O verdadeiro ponto de viragem aconteceu em 2019, com a fundação do partido Chega, projeto político que mudaria definitivamente a sua vida. Desde então, André Ventura tornou-se um nome incontornável do debate público, acumulando apoiantes fervorosos e críticos implacáveis. As suas posições firmes e, por vezes, extremadas, colocaram-no no centro de sucessivas polémicas e obrigaram-no a adotar fortes medidas de segurança, circulando diariamente com guarda-costas. A exposição constante levou-o também a afastar a mulher, Dina, da esfera mediática, numa tentativa de a proteger do clima de hostilidade que envolve a sua carreira política.
Apesar do sucesso político, o líder do Chega admite que paga um preço elevado no plano pessoal. Casado desde 2016, André Ventura reconhece que a decisão de adiar a paternidade está diretamente ligada às questões de segurança e ao ritmo exigente da sua vida pública. Em várias entrevistas, confessou sentir culpa por ter falhado momentos familiares marcantes, incluindo o funeral de pessoas próximas, devido a compromissos políticos. “Foi uma vida que eu escolhi”, afirma, sublinhando, ainda assim, o peso emocional dessas ausências e as dúvidas sobre o equilíbrio entre carreira e família.

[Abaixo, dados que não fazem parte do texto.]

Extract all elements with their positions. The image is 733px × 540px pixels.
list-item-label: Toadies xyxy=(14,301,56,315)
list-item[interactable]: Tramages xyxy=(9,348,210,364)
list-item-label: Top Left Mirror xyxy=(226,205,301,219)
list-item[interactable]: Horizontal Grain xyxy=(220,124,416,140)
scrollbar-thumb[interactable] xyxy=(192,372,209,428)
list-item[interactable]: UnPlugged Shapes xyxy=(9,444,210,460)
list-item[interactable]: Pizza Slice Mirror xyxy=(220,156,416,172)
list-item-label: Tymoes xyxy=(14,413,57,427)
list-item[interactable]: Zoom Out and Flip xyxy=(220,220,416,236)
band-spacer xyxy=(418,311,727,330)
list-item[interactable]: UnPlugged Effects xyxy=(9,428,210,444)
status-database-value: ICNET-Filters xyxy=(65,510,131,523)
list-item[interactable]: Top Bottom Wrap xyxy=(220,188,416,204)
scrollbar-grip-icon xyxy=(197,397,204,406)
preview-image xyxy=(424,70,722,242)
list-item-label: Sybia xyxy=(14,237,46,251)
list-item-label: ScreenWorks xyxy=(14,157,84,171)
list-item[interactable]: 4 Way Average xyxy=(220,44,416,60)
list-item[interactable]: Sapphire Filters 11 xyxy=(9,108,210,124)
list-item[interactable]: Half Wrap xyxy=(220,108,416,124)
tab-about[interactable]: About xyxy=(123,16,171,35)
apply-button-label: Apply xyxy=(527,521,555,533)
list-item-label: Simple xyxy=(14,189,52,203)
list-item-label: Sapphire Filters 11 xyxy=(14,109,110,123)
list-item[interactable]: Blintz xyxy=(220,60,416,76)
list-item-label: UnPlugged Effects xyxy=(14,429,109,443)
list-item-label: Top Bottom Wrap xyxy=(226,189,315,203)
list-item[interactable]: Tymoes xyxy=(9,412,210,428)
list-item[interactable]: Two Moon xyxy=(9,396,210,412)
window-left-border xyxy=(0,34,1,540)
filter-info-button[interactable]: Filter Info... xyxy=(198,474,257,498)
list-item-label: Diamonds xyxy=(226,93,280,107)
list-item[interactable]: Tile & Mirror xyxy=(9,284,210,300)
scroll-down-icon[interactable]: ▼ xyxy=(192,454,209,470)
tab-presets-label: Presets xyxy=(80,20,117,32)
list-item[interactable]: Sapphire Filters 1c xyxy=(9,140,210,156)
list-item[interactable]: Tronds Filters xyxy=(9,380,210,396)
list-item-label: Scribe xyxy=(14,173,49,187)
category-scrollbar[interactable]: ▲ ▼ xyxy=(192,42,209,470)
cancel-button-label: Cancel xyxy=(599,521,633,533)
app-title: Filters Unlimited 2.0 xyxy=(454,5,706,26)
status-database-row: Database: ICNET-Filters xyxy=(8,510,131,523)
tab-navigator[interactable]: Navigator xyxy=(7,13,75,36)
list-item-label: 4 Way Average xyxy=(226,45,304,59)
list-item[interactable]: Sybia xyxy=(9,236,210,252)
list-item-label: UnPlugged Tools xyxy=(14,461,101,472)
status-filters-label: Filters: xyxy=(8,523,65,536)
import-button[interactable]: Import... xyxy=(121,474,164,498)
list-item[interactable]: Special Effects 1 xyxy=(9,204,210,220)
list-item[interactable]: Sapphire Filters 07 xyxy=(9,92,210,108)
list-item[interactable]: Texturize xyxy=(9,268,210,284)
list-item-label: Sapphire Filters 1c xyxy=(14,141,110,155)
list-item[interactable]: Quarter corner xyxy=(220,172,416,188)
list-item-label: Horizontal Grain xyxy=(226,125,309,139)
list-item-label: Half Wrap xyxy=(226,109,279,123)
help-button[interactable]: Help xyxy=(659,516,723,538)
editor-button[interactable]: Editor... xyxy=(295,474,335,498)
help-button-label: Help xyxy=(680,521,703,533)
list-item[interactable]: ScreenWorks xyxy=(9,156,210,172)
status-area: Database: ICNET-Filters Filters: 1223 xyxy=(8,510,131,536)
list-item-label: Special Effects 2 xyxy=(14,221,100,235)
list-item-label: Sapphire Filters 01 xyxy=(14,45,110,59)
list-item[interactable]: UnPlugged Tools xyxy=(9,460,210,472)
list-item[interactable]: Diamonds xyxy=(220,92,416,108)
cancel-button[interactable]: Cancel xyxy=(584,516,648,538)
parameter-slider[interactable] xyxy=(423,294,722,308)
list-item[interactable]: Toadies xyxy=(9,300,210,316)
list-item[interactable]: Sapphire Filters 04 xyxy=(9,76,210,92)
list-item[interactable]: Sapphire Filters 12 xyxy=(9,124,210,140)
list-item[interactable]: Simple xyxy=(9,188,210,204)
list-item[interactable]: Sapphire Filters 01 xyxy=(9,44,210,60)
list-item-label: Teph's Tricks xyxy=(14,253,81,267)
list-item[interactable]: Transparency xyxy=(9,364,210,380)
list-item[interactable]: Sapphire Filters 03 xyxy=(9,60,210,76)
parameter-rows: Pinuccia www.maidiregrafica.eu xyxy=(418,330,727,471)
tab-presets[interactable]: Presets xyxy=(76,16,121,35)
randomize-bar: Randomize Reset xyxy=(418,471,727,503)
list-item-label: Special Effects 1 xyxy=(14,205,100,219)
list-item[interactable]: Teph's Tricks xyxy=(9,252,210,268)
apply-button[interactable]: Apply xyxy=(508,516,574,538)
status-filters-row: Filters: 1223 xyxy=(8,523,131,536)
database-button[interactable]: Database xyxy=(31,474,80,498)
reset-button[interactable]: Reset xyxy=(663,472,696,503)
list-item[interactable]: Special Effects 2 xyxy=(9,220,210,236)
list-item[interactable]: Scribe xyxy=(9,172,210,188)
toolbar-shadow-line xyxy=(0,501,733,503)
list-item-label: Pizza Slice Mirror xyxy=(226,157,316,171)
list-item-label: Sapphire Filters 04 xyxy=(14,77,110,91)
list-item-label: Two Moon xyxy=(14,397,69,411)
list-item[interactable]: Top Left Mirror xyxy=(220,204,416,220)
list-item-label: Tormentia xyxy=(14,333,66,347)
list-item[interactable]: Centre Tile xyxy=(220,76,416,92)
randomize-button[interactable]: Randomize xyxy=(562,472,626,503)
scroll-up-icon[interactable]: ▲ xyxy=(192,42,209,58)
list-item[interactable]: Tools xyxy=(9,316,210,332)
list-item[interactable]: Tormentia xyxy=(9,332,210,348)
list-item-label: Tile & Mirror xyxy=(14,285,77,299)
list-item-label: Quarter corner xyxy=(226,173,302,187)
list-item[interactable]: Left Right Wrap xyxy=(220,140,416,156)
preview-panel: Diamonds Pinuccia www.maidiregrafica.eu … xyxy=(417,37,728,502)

A par da devoção religiosa, Ventura assume-se também como supersticioso, mantendo rituais rigorosos em dias decisivos, como as noites eleitorais, que prefere passar na igreja. Rodeado de inimigos e alvo frequente de críticas, inclusive de figuras públicas e humoristas, o político continua a provocar reações intensas no eleitorado. Até dentro de casa, admite receber “puxões de orelhas”, sobretudo da mãe, que o acusa de ter um tom excessivamente exaltado. Ainda assim, André Ventura mantém-se fiel ao seu estilo e às suas convicções, consolidando-se como uma das personalidades mais divisivas e influentes da atual política portuguesa.